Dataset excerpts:
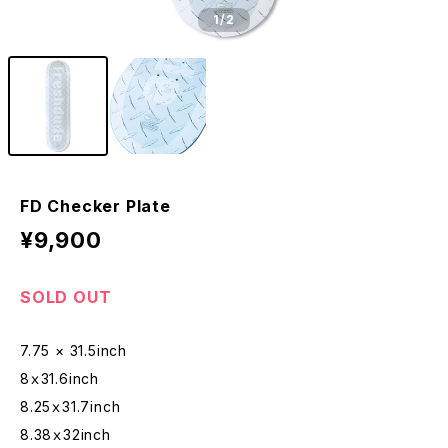
1
/2
FD Checker Plate
¥9,900
SOLD OUT
7.75 × 31.5inch
8ｘ31.6inch
8.25ｘ31.7inch
8.38ｘ32inch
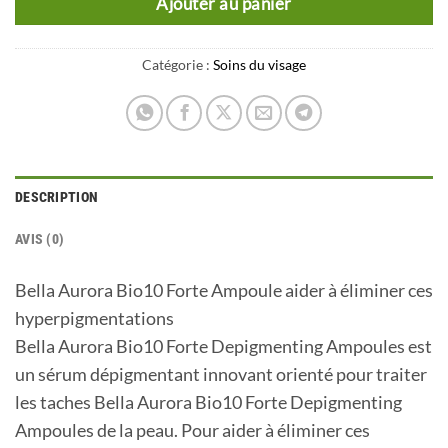
Ajouter au panier
Catégorie :
Soins du visage
DESCRIPTION
AVIS (0)
Bella Aurora Bio10 Forte Ampoule aider à éliminer ces
hyperpigmentations
Bella Aurora Bio10 Forte Depigmenting Ampoules est
un sérum dépigmentant innovant orienté pour traiter
les taches Bella Aurora Bio10 Forte Depigmenting
Ampoules de la peau. Pour aider à éliminer ces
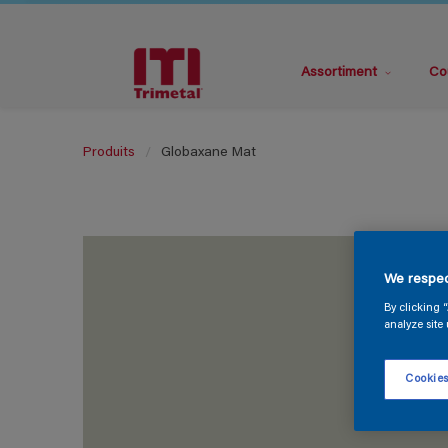
Assortiment
Co
Produits
Globaxane Mat
We respec
By clicking 
analyze site 
Cookies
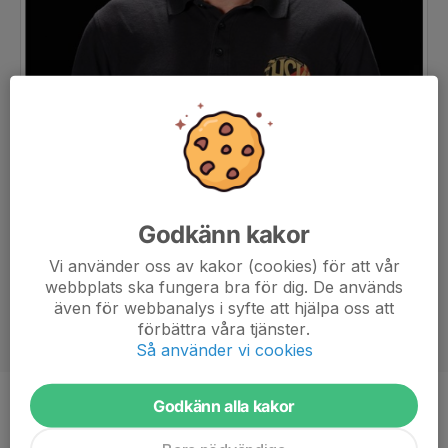
Godkänn kakor
Vi använder oss av kakor (cookies) för att vår
webbplats ska fungera bra för dig. De används
även för webbanalys i syfte att hjälpa oss att
förbättra våra tjänster.
Så använder vi cookies
Godkänn alla kakor
Titel
Tränare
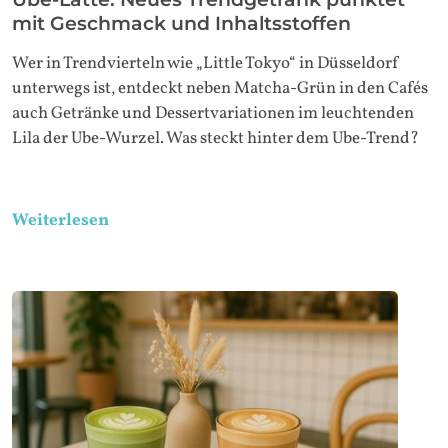
mit Geschmack und Inhaltsstoffen
Wer in Trendvierteln wie „Little Tokyo“ in Düsseldorf
unterwegs ist, entdeckt neben Matcha-Grün in den Cafés
auch Getränke und Dessertvariationen im leuchtenden
Lila der Ube-Wurzel. Was steckt hinter dem Ube-Trend?
Weiterlesen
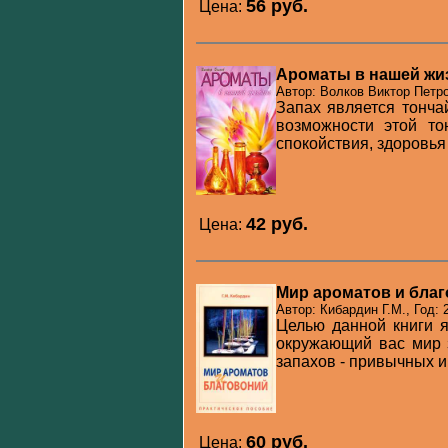
56 pуб.
Цена:
Ароматы в нашей жи
Автор: Волков Виктор Петро
Запах является тонч
возможности этой то
спокойствия, здоровья 
42 pуб.
Цена:
Мир ароматов и благ
Автор: Кибардин Г.М., Год: 
Целью данной книги я
окружающий вас мир 
запахов - привычных и
60 pуб.
Цена:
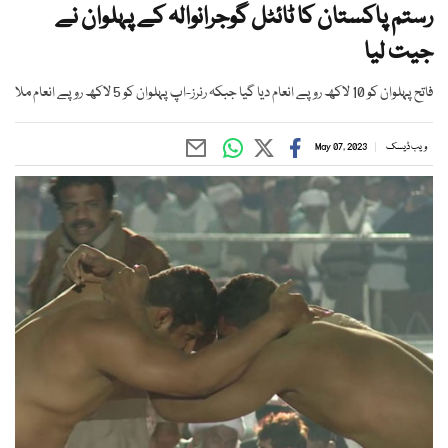
رستم پاکستان کا ٹائٹل گوجرانوالہ کے پہلوان نے
جیت لیا
فاتح پہلوان کو 10 لاکھ روپے انعام دیا گیا جبکہ رنرز-اپ پہلوان کو 5 لاکھ روپے انعام ملا
ویب ڈیسک
May 07, 2023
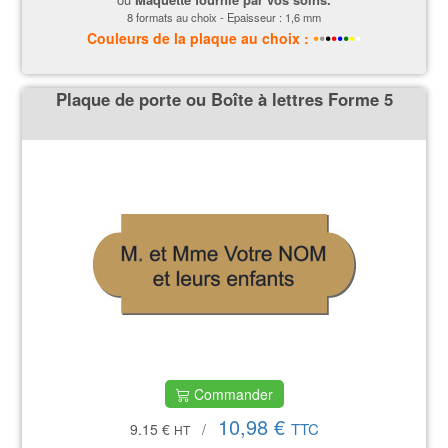
8 formats au choix - Epaisseur : 1,6 mm
•
•
•
•
•
•
•
•
Couleurs
de la plaque
au choix :
Plaque de porte ou Boîte à lettres Forme 5
Commander
10,98 €
TTC
9.15 €
/
HT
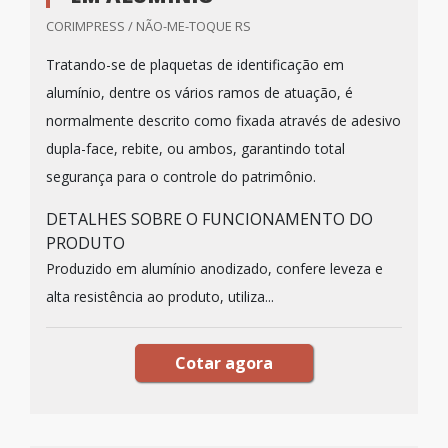
CORIMPRESS / NÃO-ME-TOQUE RS
Tratando-se de plaquetas de identificação em
alumínio, dentre os vários ramos de atuação, é
normalmente descrito como fixada através de adesivo
dupla-face, rebite, ou ambos, garantindo total
segurança para o controle do patrimônio.
DETALHES SOBRE O FUNCIONAMENTO DO
PRODUTO
Produzido em alumínio anodizado, confere leveza e
alta resistência ao produto, utiliza...
Cotar agora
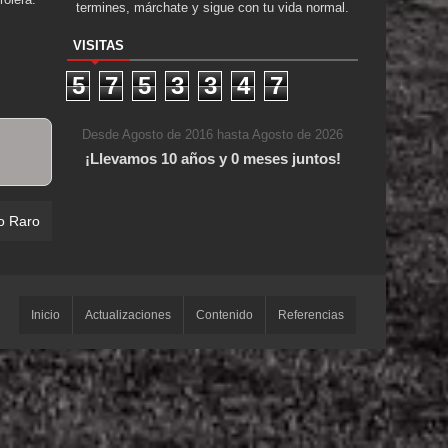
termines, márchate y sigue con tu vida normal.
VISITAS
5
7
5
3
3
4
7
Desde Agosto de 2016 hasta Agosto de 2026
¡Llevamos 10 años y 0 meses juntos!
o Raro
Inicio
Actualizaciones
Contenido
Referencias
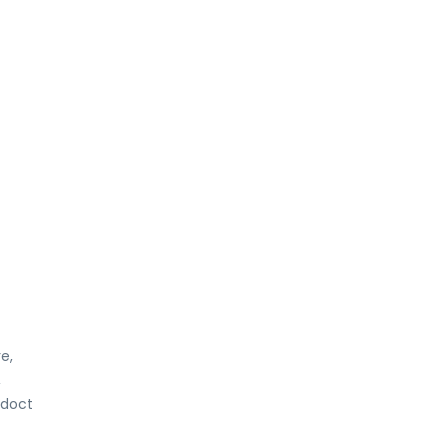
e,
,
, doct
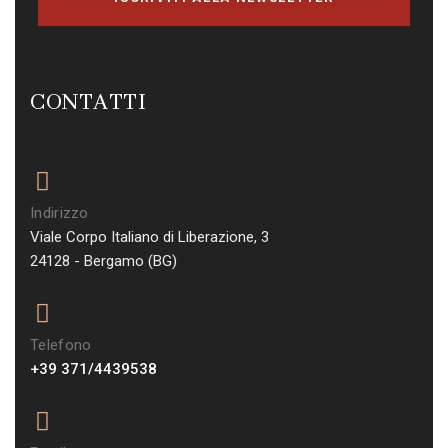
CONTATTI
Indirizzo
Viale Corpo Italiano di Liberazione, 3
24128 - Bergamo (BG)
Telefono
+39 371/4439538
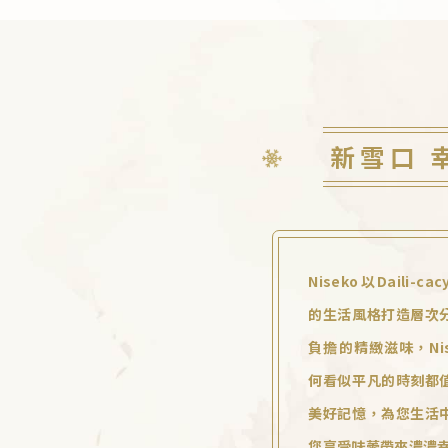
新雪口 
Niseko以Daili-cacy
的生活風格打造層次
負擔的精緻滋味，Ni
何看似平凡的時刻都
美好記憶，為您生活
您享受味蕾帶來濃濃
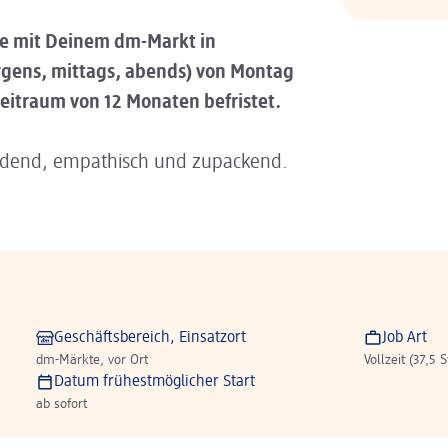
he mit Deinem dm-Markt in
rgens, mittags, abends) von Montag
 Zeitraum von 12 Monaten befristet.
adend, empathisch und zupackend.
Geschäftsbereich, Einsatzort
Job Art
dm-Märkte, vor Ort
Vollzeit (37,5 
Datum frühestmöglicher Start
ab sofort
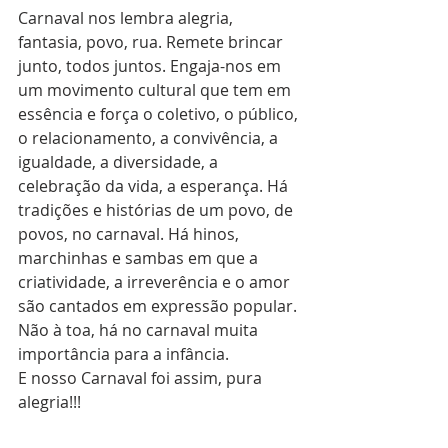
Carnaval nos lembra alegria, 
fantasia, povo, rua. Remete brincar 
junto, todos juntos. Engaja-nos em 
um movimento cultural que tem em 
essência e força o coletivo, o público, 
o relacionamento, a convivência, a 
igualdade, a diversidade, a 
celebração da vida, a esperança. Há 
tradições e histórias de um povo, de 
povos, no carnaval. Há hinos, 
marchinhas e sambas em que a 
criatividade, a irreverência e o amor 
são cantados em expressão popular. 
Não à toa, há no carnaval muita 
importância para a infância.
E nosso Carnaval foi assim, pura 
alegria!!!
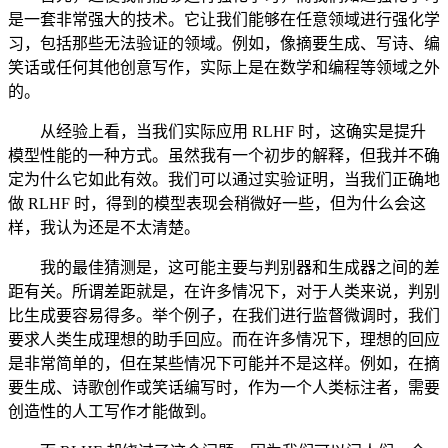
是一套非常强大的技术。它让我们能够在任意领域进行强化学
习，包括那些无法验证的领域。例如，像摘要生成、写诗、编
笑话或任何其他创意写作，实际上是在数学和编程等领域之外
的。
从经验上看，当我们实际应用 RLHF 时，这确实是提升
模型性能的一种方式。虽然我有一个初步的解释，但我并不确
定为什么它如此有效。我们可以通过实验证明，当我们正确地
做 RLHF 时，得到的模型表现会稍微好一些，但为什么会这
样，我认为还是不太清楚。
我的最佳猜测是，这可能主要与判别器和生成器之间的差
距有关。所谓差距就是，在许多情况下，对于人类来说，判别
比生成要容易得多。举个例子，在我们进行监督微调时，我们
要求人类生成理想的助手回应。而在许多情况下，理想的回应
是非常简单的，但在某些情况下可能并不是这样。例如，在摘
要生成、诗歌创作或笑话编写时，作为一个人类标注者，需要
创造性的人工写作才能做到。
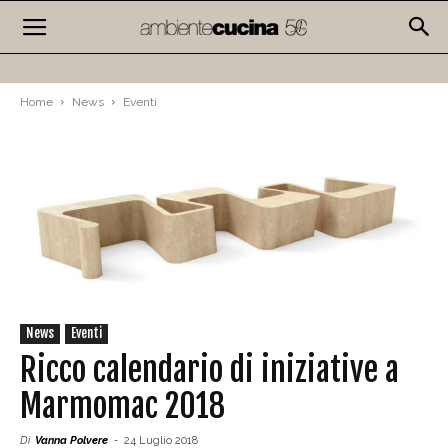
Home
News
Eventi
News
Eventi
Ricco calendario di iniziative a
Marmomac 2018
Di
Vanna Polvere
-
24 Luglio 2018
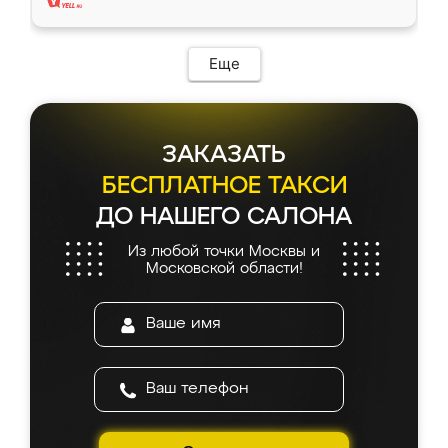
Еще
ЗАКАЗАТЬ
БЕСПЛАТНОЕ ТАКСИ
ДО НАШЕГО САЛОНА
Из любой точки Москвы и
Московской области!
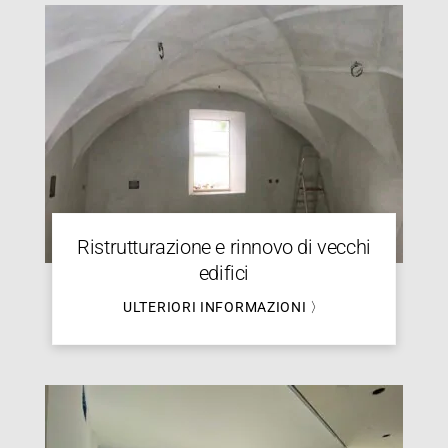
Ristrutturazione e rinnovo di vecchi
edifici
ULTERIORI INFORMAZIONI 〉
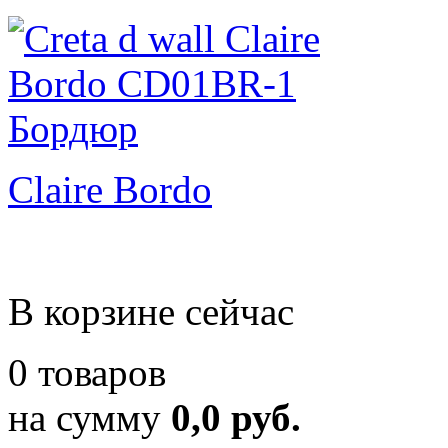
Claire Bordo
В корзине сейчас
0 товаров
на сумму
0,0 руб.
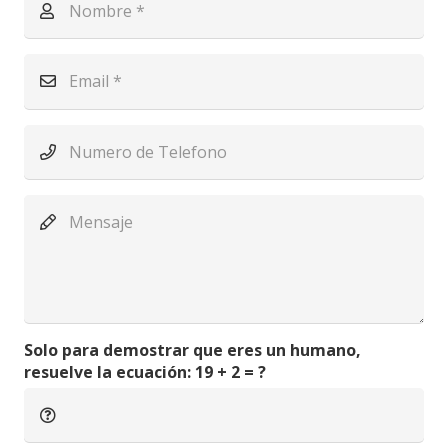
Solo para demostrar que eres un humano,
resuelve la ecuación:
19 + 2 = ?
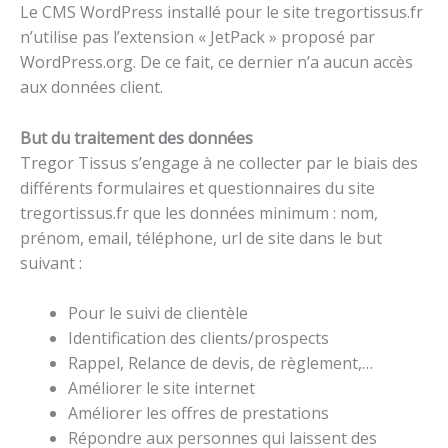
Le CMS WordPress installé pour le site tregortissus.fr
n’utilise pas l’extension « JetPack » proposé par
WordPress.org. De ce fait, ce dernier n’a aucun accès
aux données client.
But du traitement des données
Tregor Tissus s’engage à ne collecter par le biais des
différents formulaires et questionnaires du site
tregortissus.fr que les données minimum : nom,
prénom, email, téléphone, url de site dans le but
suivant :
Pour le suivi de clientèle
Identification des clients/prospects
Rappel, Relance de devis, de règlement,…
Améliorer le site internet
Améliorer les offres de prestations
Répondre aux personnes qui laissent des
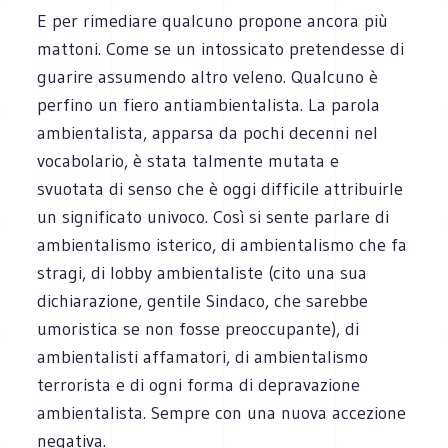
E per rimediare qualcuno propone ancora più
mattoni. Come se un intossicato pretendesse di
guarire assumendo altro veleno. Qualcuno è
perfino un fiero antiambientalista. La parola
ambientalista, apparsa da pochi decenni nel
vocabolario, è stata talmente mutata e
svuotata di senso che è oggi difficile attribuirle
un significato univoco. Così si sente parlare di
ambientalismo isterico, di ambientalismo che fa
stragi, di lobby ambientaliste (cito una sua
dichiarazione, gentile Sindaco, che sarebbe
umoristica se non fosse preoccupante), di
ambientalisti affamatori, di ambientalismo
terrorista e di ogni forma di depravazione
ambientalista. Sempre con una nuova accezione
negativa.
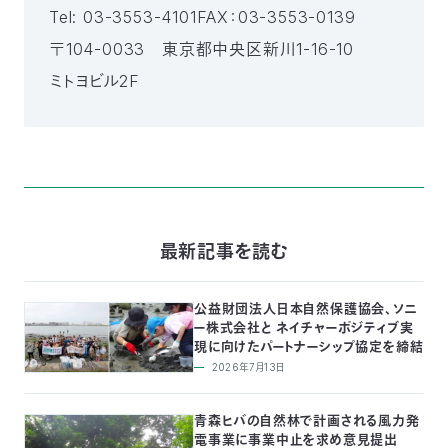
Tel: 03-3553-4101
FAX：03-3553-0139
〒104-0033
東京都中央区新川1-16-10
ミトヨビル2F
最新記事を読む
公益財団法人日本自然保護協会、ソニ
ー株式会社と ネイチャーポジティブ実
現に向けたパートナーシップ協定を締結
2026年7月13日
青森ヒバの自然林で計画される風力発
電事業に事業中止を求め意見提出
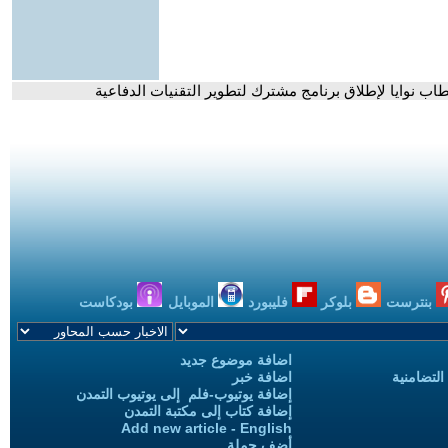
خطاب نوايا لإطلاق برنامج مشترك لتطوير التقنيات الدفاعية
بنترست
بلوكر
فليبورد
الموبايل
بودكاست
اضافة موضوع جديد
التضامنية
اضافة خبر
إضافة يوتيوب-فلم إلى يوتيوب التمدن
إضافة كتاب إلى مكتبة التمدن
Add new article - English
أضف حملة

=== WHAT YOU SHOULD DO ===
The lines you need are those containing "إضافة"; find them in the records and copy them.

=== ANSWER ===
إضافة يوتيوب-فلم إلى يوتيوب التمدن
إضافة كتاب إلى مكتبة التمدن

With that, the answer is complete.